Tilings of hexagons with a removed triad of bowties

TL;DR

This paper investigates lozenge tilings of hexagons with three bowtie-shaped holes on a triangular lattice, revealing a simple ratio formula for normalized regions that unifies several previous results.

Contribution

It introduces a normalized tiling ratio formula for hexagons with bowtie holes, connecting and generalizing earlier specific cases.

Findings

Derived a simple product formula for tiling ratios of normalized regions.

Unified previous results on hexagon tilings with dents and shamrocks.
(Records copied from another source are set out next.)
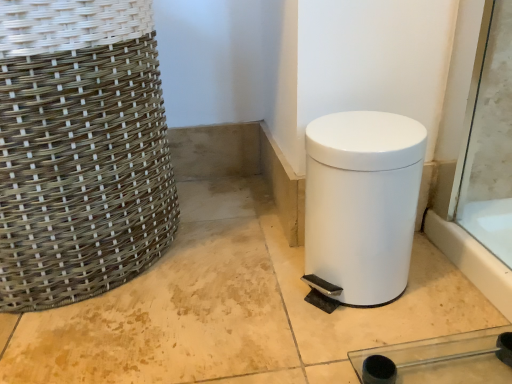 Question: Are woven natural fiber basket at left and white matte waste container at lower right located far from each other?

Choices:
 (A) yes
 (B) no

Answer: (B)

Question: Are woven natural fiber basket at left and white matte waste container at lower right making contact?

Choices:
 (A) no
 (B) yes

Answer: (A)

Question: Is woven natural fiber basket at left smaller than white matte waste container at lower right?

Choices:
 (A) no
 (B) yes

Answer: (A)

Question: From a real-world perspective, is woven natural fiber basket at left positioned under white matte waste container at lower right based on gravity?

Choices:
 (A) yes
 (B) no

Answer: (B)

Question: Does woven natural fiber basket at left turn towards white matte waste container at lower right?

Choices:
 (A) yes
 (B) no

Answer: (B)

Question: Can you confirm if woven natural fiber basket at left is taller than white matte waste container at lower right?

Choices:
 (A) yes
 (B) no

Answer: (A)

Question: Is the surface of white matte waste container at lower right in direct contact with woven natural fiber basket at left?

Choices:
 (A) no
 (B) yes

Answer: (A)

Question: Could you tell me if white matte waste container at lower right is turned towards woven natural fiber basket at left?

Choices:
 (A) yes
 (B) no

Answer: (B)

Question: Can you confirm if white matte waste container at lower right is taller than woven natural fiber basket at left?

Choices:
 (A) no
 (B) yes

Answer: (A)

Question: Is white matte waste container at lower right outside woven natural fiber basket at left?

Choices:
 (A) no
 (B) yes

Answer: (B)

Question: From a real-world perspective, is white matte waste container at lower right physically above woven natural fiber basket at left?

Choices:
 (A) no
 (B) yes

Answer: (A)

Question: Does white matte waste container at lower right have a larger size compared to woven natural fiber basket at left?

Choices:
 (A) yes
 (B) no

Answer: (B)

Question: Considering the positions of white matte waste container at lower right and woven natural fiber basket at left in the image, is white matte waste container at lower right wider or thinner than woven natural fiber basket at left?

Choices:
 (A) wide
 (B) thin

Answer: (B) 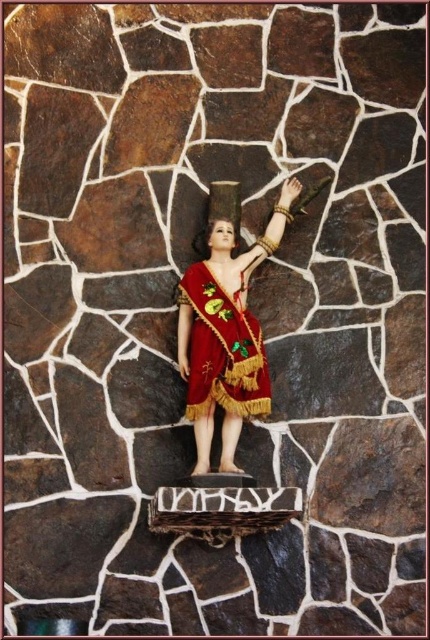 You are an art curator planning to display the shiny red fabric doll at center in a new exhibition. The exhibition requires all items to be placed precisely at the center point of their display area, which is at coordinate point 0.5, 0.5. Based on the image, is the doll currently positioned correctly for the exhibition requirements?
Provided conceptual insight into tiling enumeration with complex holes.

Abstract

In this paper we consider arbitrary hexagons on the triangular lattice with three arbitrary bowtie-shaped holes, whose centers form an equilateral triangle. The number of lozenge tilings of such general regions is not expected --- and indeed is not --- given by a simple product formula. However, when considering a certain natural normalized counterpart of any such region, we prove that the ratio between the number of tilings of the original and the number of tilings of the normalized region is given by a simple, conceptual product formula. Several seemingly unrelated previous results from the literature --- including Lai's formula for hexagons with three dents and Ciucu and Krattenthaler's formula for hexagons with a removed shamrock --- follow as immediate consequences of our result.